Read the records below and copy each line that contains "انقر".

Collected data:
▬▬▬▬▬▬▬▬▬▬

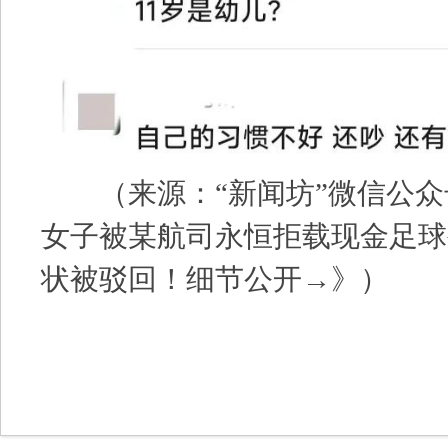
（来源：“新闻坊”微信公众
女子被某航司永恒拒载现金足球外
状被驳回！细节公开→》）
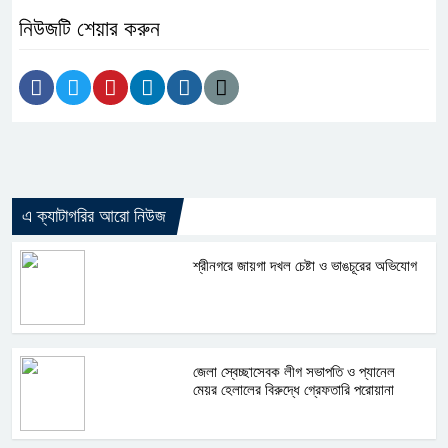
নিউজটি শেয়ার করুন
এ ক্যাটাগরির আরো নিউজ
শ্রীনগরে জায়গা দখল চেষ্টা ও ভাঙচূরের অভিযোগ
জেলা স্বেচ্ছাসেবক লীগ সভাপতি ও প্যানেল
মেয়র হেলালের বিরুদ্ধে গ্রেফতারি পরোয়ানা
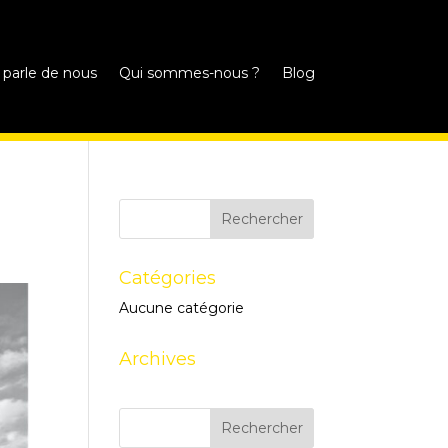
 parle de nous
Qui sommes-nous ?
Blog
Catégories
Aucune catégorie
Archives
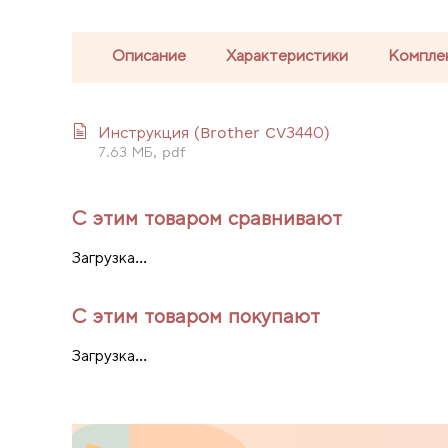
Описание
Характеристики
Компле
Инструкция (Brother CV3440)
7.63 МБ, pdf
С этим товаром сравнивают
Загрузка...
С этим товаром покупают
Загрузка...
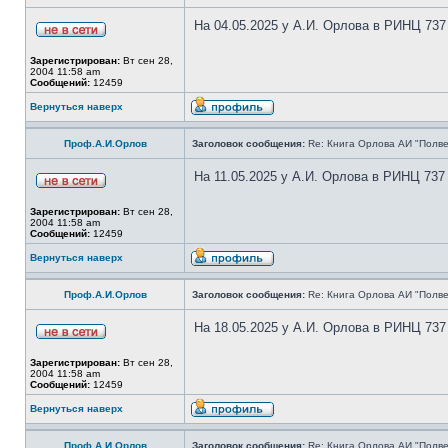
На 04.05.2025 у А.И. Орлова в РИНЦ 737
Зарегистрирован:
Вт сен 28,
2004 11:58 am
Сообщений:
12459
Вернуться наверх
Проф.А.И.Орлов
Заголовок сообщения:
Re: Книга Орлова АИ "Полве
На 11.05.2025 у А.И. Орлова в РИНЦ 737
Зарегистрирован:
Вт сен 28,
2004 11:58 am
Сообщений:
12459
Вернуться наверх
Проф.А.И.Орлов
Заголовок сообщения:
Re: Книга Орлова АИ "Полве
На 18.05.2025 у А.И. Орлова в РИНЦ 737
Зарегистрирован:
Вт сен 28,
2004 11:58 am
Сообщений:
12459
Вернуться наверх
Проф.А.И.Орлов
Заголовок сообщения:
Re: Книга Орлова АИ "Полве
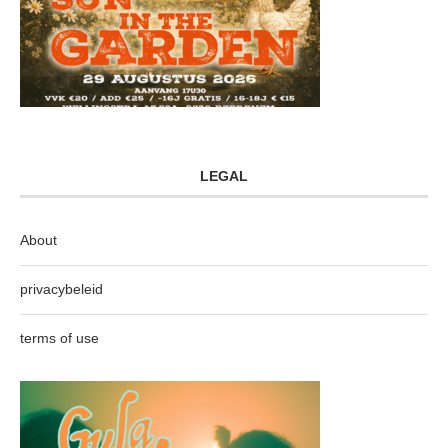
LEGAL
About
privacybeleid
terms of use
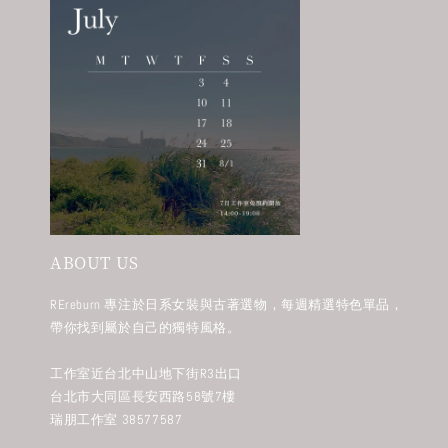
ABOUT US
REreburn 專注於日系女裝與古著選物，每週精選特色單品，
帶你找到屬於自己的獨特風格。
工作室近台北中山地下街R3出口
台北市大同區長安西路58號7樓
瑞朋工作室 38577587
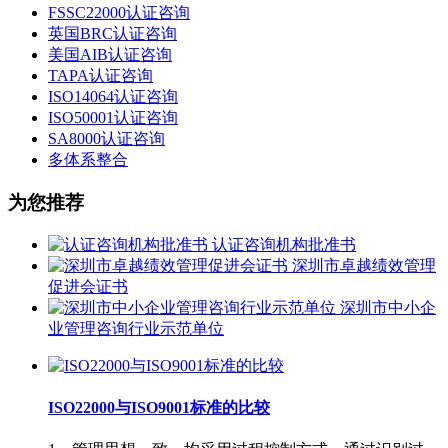
FSSC22000认证咨询
英国BRC认证咨询
美国AIB认证咨询
TAPA认证咨询
ISO14064认证咨询
ISO50001认证咨询
SA8000认证咨询
多体系整合
为您推荐
认证咨询机构批准书
深圳市卓越绩效管理
促进会证书
深圳市中小企
业管理咨询行业示范单位
ISO22000与ISO9001标准的比较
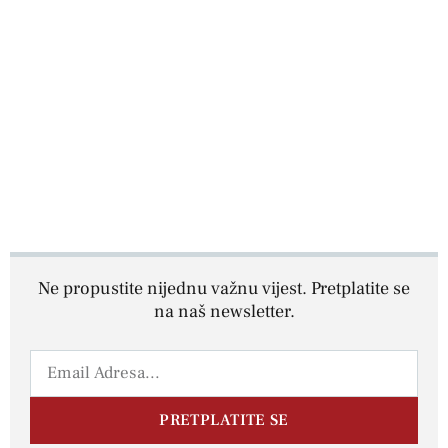
Ne propustite nijednu važnu vijest. Pretplatite se
na naš newsletter.
PRETPLATITE SE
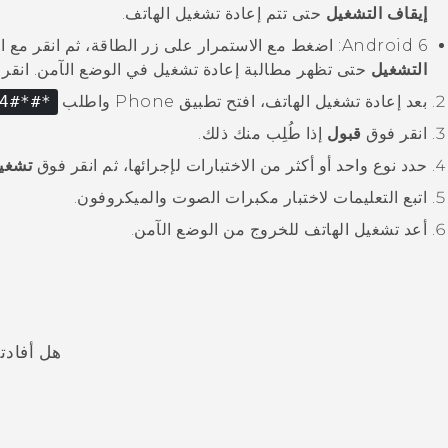
إيقاف التشغيل
حتى تتم إعادة تشغيل الهاتف.
6: اضغط مع الاستمرار على زر
Android
الطاقة
، ثم انقر مع 
التشغيل
حتى تظهر مطالبة
إعادة تشغيل في الوضع الآمن
. انقر
بعد إعادة تشغيل الهاتف، افتح تطبيق
Phone
واطلب
*#*#3424#*#*
انقر فوق
قبول
إذا طُلِب منك ذلك.
حدد نوع واحد أو أكثر من الاختبارات لإجرائها، ثم انقر فوق
تشغي
اتبع التعليمات لاختبار مكبرات الصوت والميكروفون.
أعد تشغيل الهاتف للخروج من
الوضع الآمن
.
هل أفادت
شكرًا لك! تساعد ملاحظاتك الآخرين على تحديد المعلومات الأ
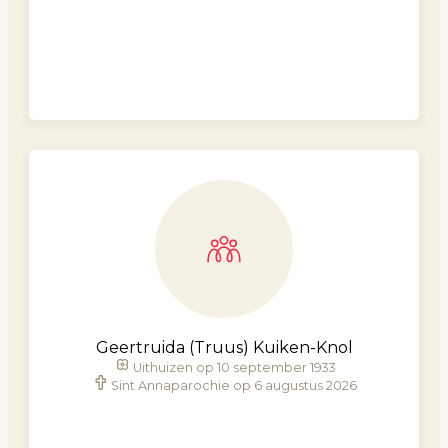
Geertruida (Truus) Kuiken-Knol
Uithuizen op 10 september 1933
Sint Annaparochie op 6 augustus 2026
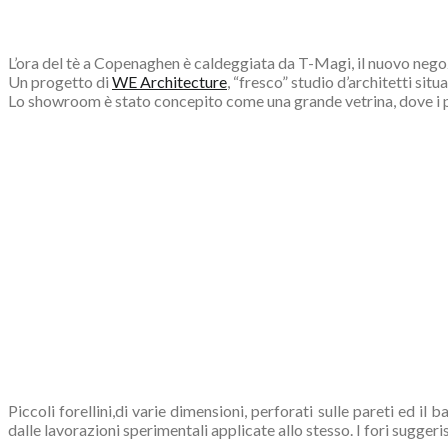
L’ora del tè a Copenaghen è caldeggiata da T-Magi, il nuovo nego
Un progetto di
WE Architecture
, “fresco” studio d’architetti sit
Lo showroom è stato concepito come una grande vetrina, dove i pr
Piccoli forellini,di varie dimensioni, perforati sulle pareti ed i
dalle lavorazioni sperimentali applicate allo stesso. I fori sugger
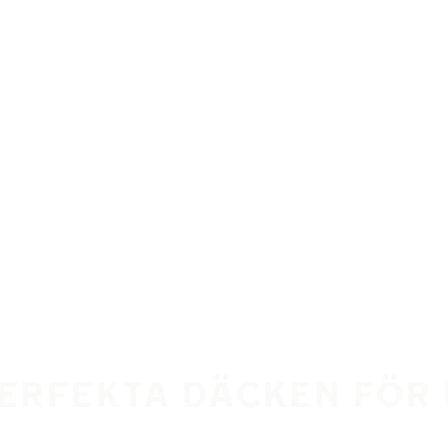
PERFEKTA DÄCKEN FÖR 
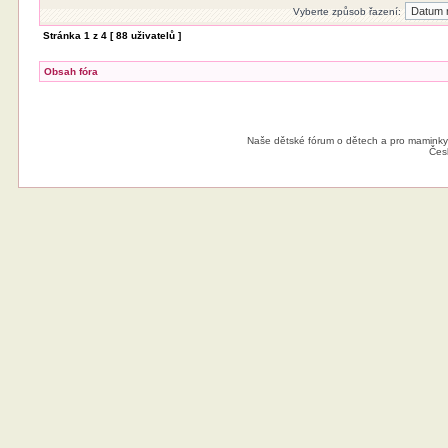
Vyberte způsob řazení:
Stránka
1
z
4
[ 88 uživatelů ]
Obsah fóra
Naše dětské fórum o dětech a pro maminky
Čes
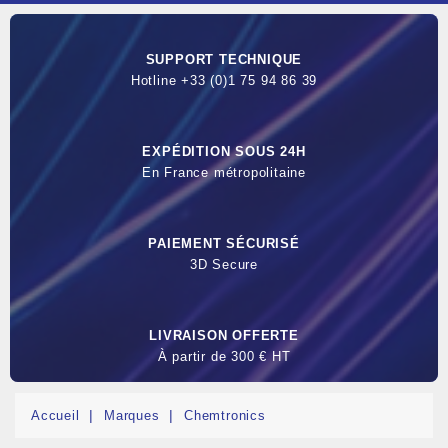
SUPPORT TECHNIQUE
Hotline +33 (0)1 75 94 86 39
EXPÉDITION SOUS 24H
En France métropolitaine
PAIEMENT SÉCURISÉ
3D Secure
LIVRAISON OFFERTE
À partir de 300 € HT
Accueil
Marques
Chemtronics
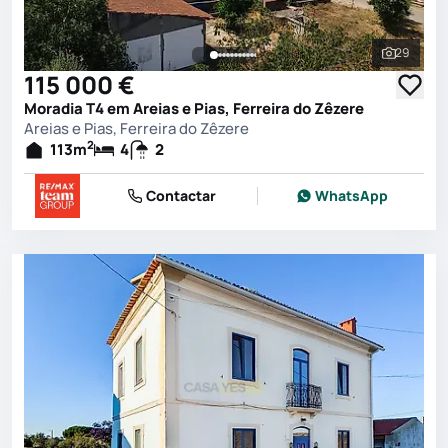
29
Ver toda
115 000 €
Moradia T4 em Areias e Pias, Ferreira do Zêzere
Areias e Pias, Ferreira do Zêzere
2
113
m
4
2
Contactar
WhatsApp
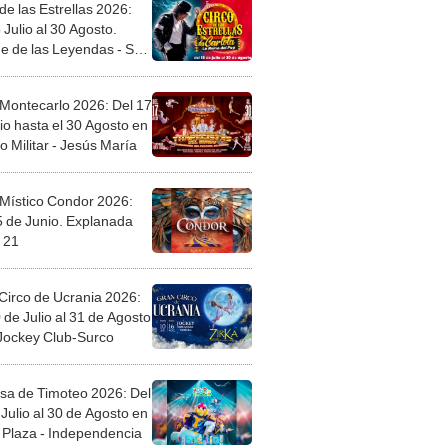
de las Estrellas 2026:
 Julio al 30 Agosto.
e de las Leyendas - San
l
 Montecarlo 2026: Del 17
io hasta el 30 Agosto en
o Militar - Jesús María
 Místico Condor 2026:
5 de Junio. Explanada
 21
Circo de Ucrania 2026:
 de Julio al 31 de Agosto
 Jockey Club-Surco
sa de Timoteo 2026: Del
Julio al 30 de Agosto en
Plaza - Independencia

▬▬▬▬▬▬▬▬▬▬

#### Result for this task:
، ثم انقر مع 
. انقر
انقر فوق
حدد نوع واحد أو أكثر من الاختبارات لإجرائها، ثم انقر فوق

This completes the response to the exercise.